TASK TO CARRY OUT: Exact copy, no pictures: return all the records as they stand.

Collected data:
== Segment start ==

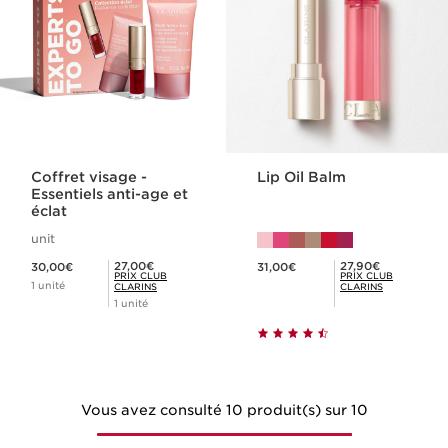
Coffret visage -
Lip Oil Balm
Essentiels anti-age et
éclat
unit
Nouveau prix 30,00€
Nouveau prix 31,00€
Prix Club Clarins 27,00€
Prix Club Clarins 27,90€
27,00€
27,90€
30,00€
31,00€
PRIX CLUB
PRIX CLUB
1 unité
CLARINS
CLARINS
1 unité
Vous avez consulté 10 produit(s) sur 10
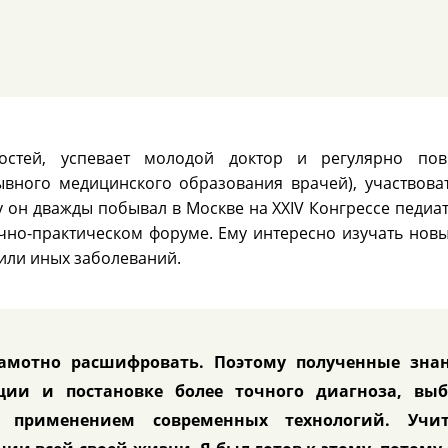
остей, успевает молодой доктор и регулярно по
вного медицинского образования врачей), участвова
 он дважды побывал в Москве на XXIV Конгрессе педиа
чно-практическом форуме. Ему интересно изучать новы
или иных заболеваний.
рамотно расшифровать. Поэтому полученные знан
ции и постановке более точного диагноза, выб
 применением современных технологий. Учит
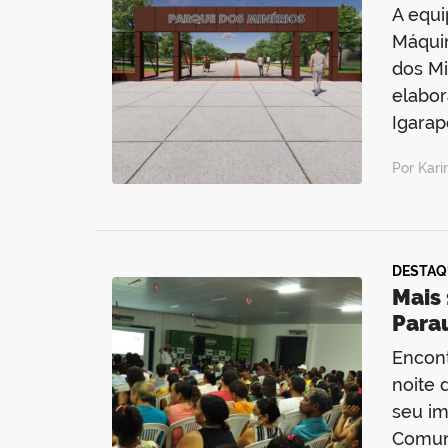
A equi
Máquin
dos Mi
elabo
Igarap
Por Kar
DESTAQ
Mais 
Para
Encont
noite 
seu im
Comuni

== Segment end ==

SOLUTION FOR THIS EXERCISE:
Coffret visage -
Lip Oil Balm
Essentiels anti-age et
éclat
unit
Nouveau prix 30,00€
Nouveau prix 31,00€
Prix Club Clarins 27,00€
Prix Club Clarins 27,90€
27,00€
27,90€
30,00€
31,00€
PRIX CLUB
PRIX CLUB
1 unité
CLARINS
CLARINS
1 unité
Vous avez consulté 10 produit(s) sur 10
остей, успевает молодой доктор и регулярно по
вного медицинского образования врачей), участвова
 он дважды побывал в Москве на XXIV Конгрессе педиа
чно-практическом форуме. Ему интересно изучать новы
или иных заболеваний.
рамотно расшифровать. Поэтому полученные знан
ции и постановке более точного диагноза, выб
 применением современных технологий. Учит
A equi
Máquin
dos Mi
elabo
Igarap
Por Kar
DESTAQ
Mais 
Para
Encont
noite 
seu im
Comuni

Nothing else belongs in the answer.